Issue with network agents

Hello all. We’ve run into an issue where a container was pushed that accidentally exposed host ports that another container already had exposed. After doing this, other stacks deployed after were failing to connect to one another (just looping in ‘networking…’ forever and failing to resolved linked host names). We tried restarting the networking agent on the hosts, but one of them is stuck trying to stop (just says ‘stopping’ forever). Deleting stacks also appears to be locked up, as the containers just spin forever on the hosts infinitely looping between stopping and networking. Any ideas how to recover from this?

To add a little more information… we’re seeing a lot of this in the logs:

We’re currently on: v0.31.0 with agents .

I restarted docker on the one host where networking was spinning and removed all stopped containers then put the agent back on the box. The UI still shows all the old containers on that host.
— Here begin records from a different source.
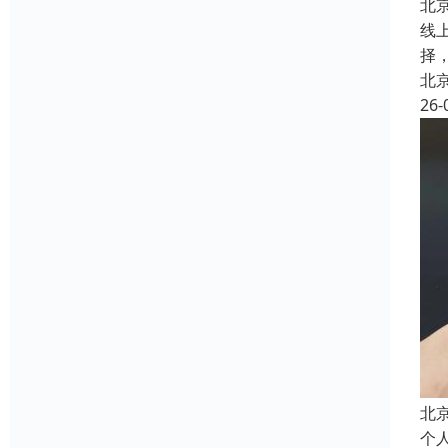
北
线
择
北
26-
北
个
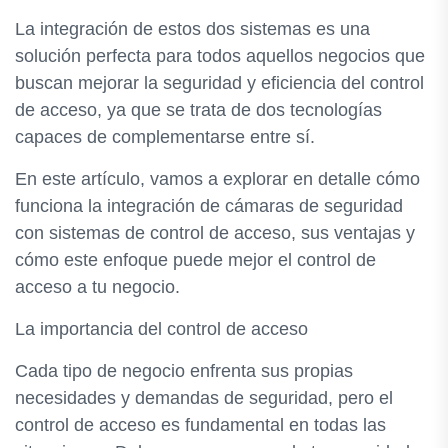
La integración de estos dos sistemas es una
solución perfecta para todos aquellos negocios que
buscan mejorar la seguridad y eficiencia del control
de acceso, ya que se trata de dos tecnologías
capaces de complementarse entre sí.
En este artículo, vamos a explorar en detalle cómo
funciona la integración de cámaras de seguridad
con sistemas de control de acceso, sus ventajas y
cómo este enfoque puede mejor el control de
acceso a tu negocio.
La importancia del control de acceso
Cada tipo de negocio enfrenta sus propias
necesidades y demandas de seguridad, pero el
control de acceso es fundamental en todas las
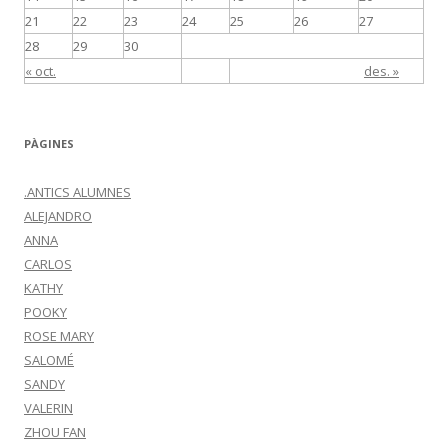
21
22
23
24
25
26
27
28
29
30
« oct.
des. »
PÀGINES
.ANTICS ALUMNES
ALEJANDRO
ANNA
CARLOS
KATHY
POOKY
ROSE MARY
SALOMÉ
SANDY
VALERIN
ZHOU FAN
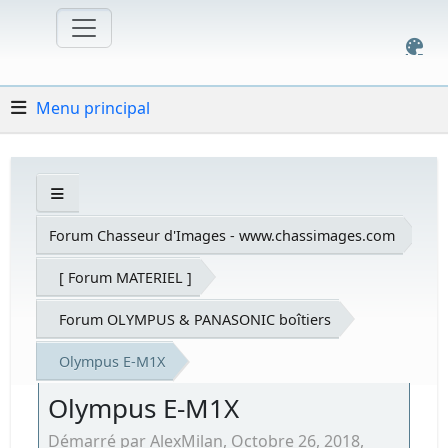
Menu principal
Forum Chasseur d'Images - www.chassimages.com
[ Forum MATERIEL ]
Forum OLYMPUS & PANASONIC boîtiers
Olympus E-M1X
Olympus E-M1X
Démarré par AlexMilan, Octobre 26, 2018,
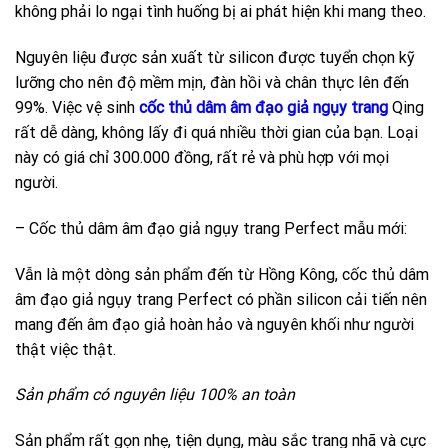
không phải lo ngại tình huống bị ai phát hiện khi mang theo.
Nguyên liệu được sản xuất từ silicon được tuyển chọn kỹ
lưỡng cho nên độ mềm mịn, đàn hồi và chân thực lên đến
99%. Việc vệ sinh
cốc thủ dâm âm đạo giả ngụy trang
Qing
rất dễ dàng, không lấy đi quá nhiều thời gian của bạn. Loại
này có giá chỉ 300.000 đồng, rất rẻ và phù hợp với mọi
người.
– Cốc thủ dâm âm đạo giả ngụy trang Perfect mẫu mới:
Vẫn là một dòng sản phẩm đến từ Hồng Kông, cốc thủ dâm
âm đạo giả ngụy trang Perfect có phần silicon cải tiến nên
mang đến âm đạo giả hoàn hảo và nguyên khối như người
thật việc thật.
Sản phẩm có nguyên liệu 100% an toàn
Sản phẩm rất gọn nhẹ, tiện dụng, màu sắc trang nhã và cực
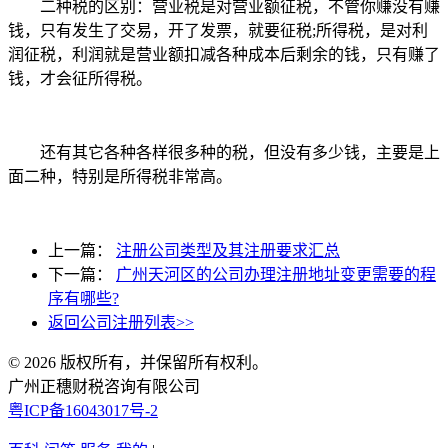
二种税的区别：营业税是对营业额征税，不管你赚没有赚
钱，只有发生了交易，开了发票，就要征税;所得税，是对利
润征税，利润就是营业额扣减各种成本后剩余的钱，只有赚了
钱，才会征所得税。
还有其它各种各样很多种的税，但没有多少钱，主要是上
面二种，特别是所得税非常高。
上一篇：
注册公司类型及其注册要求汇总
下一篇：
广州天河区的公司办理注册地址变更需要的程
序有哪些?
返回公司注册列表>>
© 2026 版权所有，并保留所有权利。
广州正穗财税咨询有限公司
粤ICP备16043017号-2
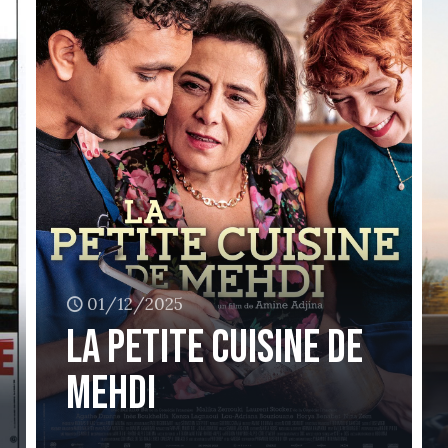
01/12/2025
La petite cuisine de
Mehdi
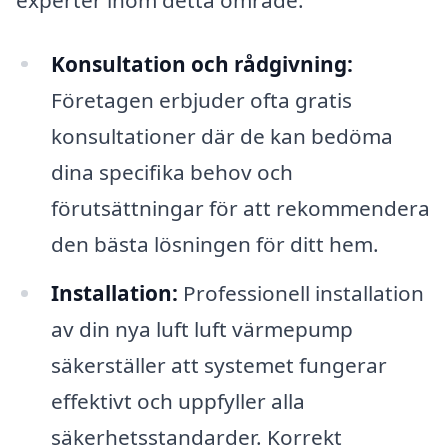
Konsultation och rådgivning:
Företagen erbjuder ofta gratis
konsultationer där de kan bedöma
dina specifika behov och
förutsättningar för att rekommendera
den bästa lösningen för ditt hem.
Installation:
Professionell installation
av din nya luft luft värmepump
säkerställer att systemet fungerar
effektivt och uppfyller alla
säkerhetsstandarder. Korrekt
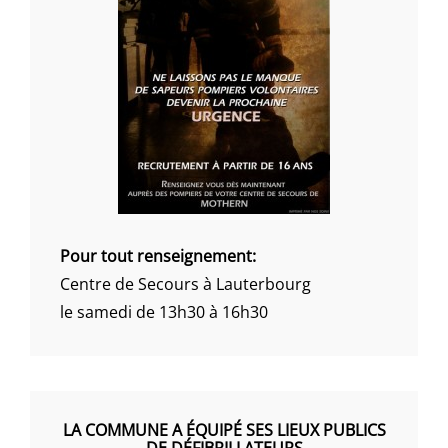
Pour tout renseignement:
Centre de Secours à Lauterbourg
le samedi de 13h30 à 16h30
LA COMMUNE A ÉQUIPÉ SES LIEUX PUBLICS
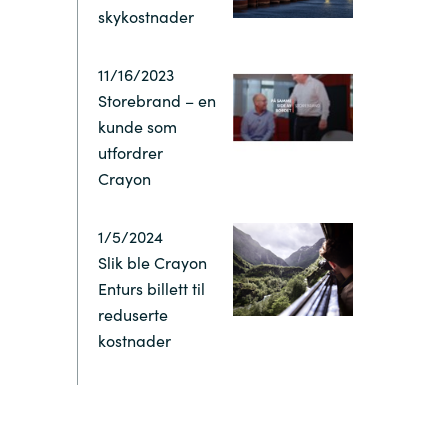
skykostnader
Switzerland
11/16/2023
United States
Storebrand – en
kunde som
utfordrer
Crayon
1/5/2024
Slik ble Crayon
Enturs billett til
reduserte
kostnader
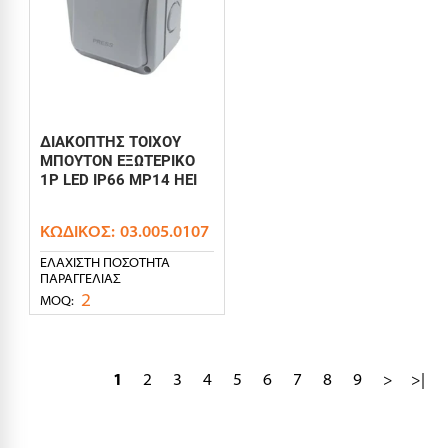
ΔΙΑΚΟΠΤΗΣ ΤΟΙΧΟΥ
ΜΠΟΥΤΟΝ ΕΞΩΤΕΡΙΚΟ
1P LED IP66 MP14 HEI
ΚΩΔΙΚΌΣ:
03.005.0107
ΕΛΆΧΙΣΤΗ ΠΟΣΌΤΗΤΑ
ΠΑΡΑΓΓΕΛΊΑΣ
2
MOQ:
1
2
3
4
5
6
7
8
9
>
>|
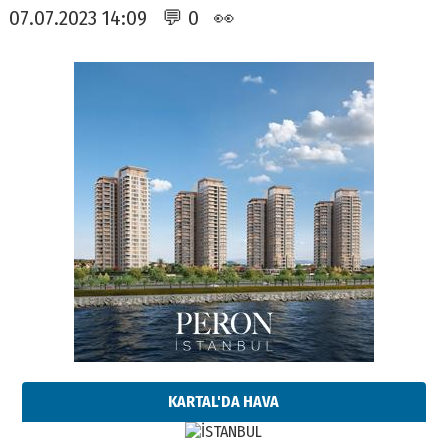
07.07.2023 14:09 💬 0 👀
KARTAL'DA HAVA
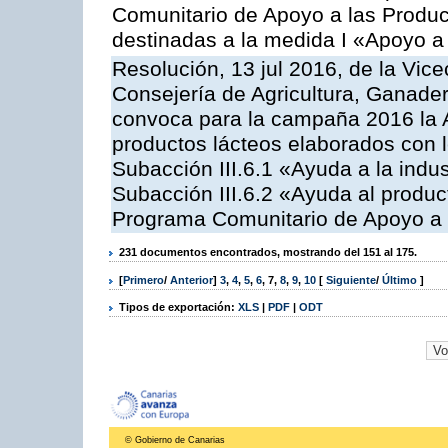
Comunitario de Apoyo a las Produc
destinadas a la medida I «Apoyo a
Resolución, 13 jul 2016, de la Vice
Consejería de Agricultura, Ganader
convoca para la campaña 2016 la 
productos lácteos elaborados con l
Subacción III.6.1 «Ayuda a la indus
Subacción III.6.2 «Ayuda al produc
Programa Comunitario de Apoyo a 
231 documentos encontrados, mostrando del 151 al 175.
[
Primero
/
Anterior
]
3
,
4
,
5
,
6
,
7
,
8
,
9
,
10
[
Siguiente
/
Último
]
Tipos de exportación:
XLS
|
PDF
|
ODT
© Gobierno de Canarias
Now seeing the following in the logs:

2015-08-19 00:07:37,332 ERROR [:] [orService-30615] [.p.c.v.i.ConfigItemStatusManagerImpl] Failed update [configscripts, services, agent-instance-scripts, monit, agent-instance-startup, node-services, ipsec, healthcheck, ipsec-hosts, hosts, iptables, healthcheck] on [agent:3], exit code [1] output [nsenter: failed to execute /var/lib/cattle/events/config.update: No such file or directory

We have a deployment going on that’s taking a while… one of the hosts keeps saying ‘reconnecting’ and the python agent is using a ton of CPU:

root 10895 46.6 0.7 71996 27380 ? R 14:36 0:01 python /var/lib/cattle/pyagent/main.py

85 -96% of CPU

new information is that docker itself appears to be hung on our agent. docker ps just hangs and there is nothing in the journalctl logs for docker int he last 2 minutes.
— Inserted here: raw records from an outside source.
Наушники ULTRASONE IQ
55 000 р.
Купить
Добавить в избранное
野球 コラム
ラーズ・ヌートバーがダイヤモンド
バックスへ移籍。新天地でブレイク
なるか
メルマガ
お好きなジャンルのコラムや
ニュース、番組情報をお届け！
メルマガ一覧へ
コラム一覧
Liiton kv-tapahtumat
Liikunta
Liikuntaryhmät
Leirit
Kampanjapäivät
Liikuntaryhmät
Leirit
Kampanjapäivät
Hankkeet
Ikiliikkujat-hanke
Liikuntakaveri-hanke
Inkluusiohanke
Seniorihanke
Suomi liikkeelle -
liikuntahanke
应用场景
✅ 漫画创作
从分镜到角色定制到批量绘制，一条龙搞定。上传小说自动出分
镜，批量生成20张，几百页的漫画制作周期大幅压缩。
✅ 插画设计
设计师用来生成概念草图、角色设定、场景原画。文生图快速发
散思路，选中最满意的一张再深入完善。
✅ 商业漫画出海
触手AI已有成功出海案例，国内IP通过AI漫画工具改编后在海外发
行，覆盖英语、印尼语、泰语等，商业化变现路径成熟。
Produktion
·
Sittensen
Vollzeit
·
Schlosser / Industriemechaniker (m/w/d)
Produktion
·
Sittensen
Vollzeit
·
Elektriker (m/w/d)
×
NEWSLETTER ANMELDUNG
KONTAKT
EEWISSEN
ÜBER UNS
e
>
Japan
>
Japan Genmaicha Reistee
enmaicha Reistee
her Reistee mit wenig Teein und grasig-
Would you be able to restart docker to see if that helps? When docker hangs, we won’t be able to stop/start containers.

Can you provide the rancher agent logs as well?

restarting docker fixed the problem (restarted docker, then started a new agent).

This doesn’t seem like a real option for production though as it means taking down a whole host.

Our current working theory was that a docker-compose with a “build” caused the agent to consume tons of resources and brought the agent down… but we don’t have evidence.

Those agent logs are gone now unfortunately I think?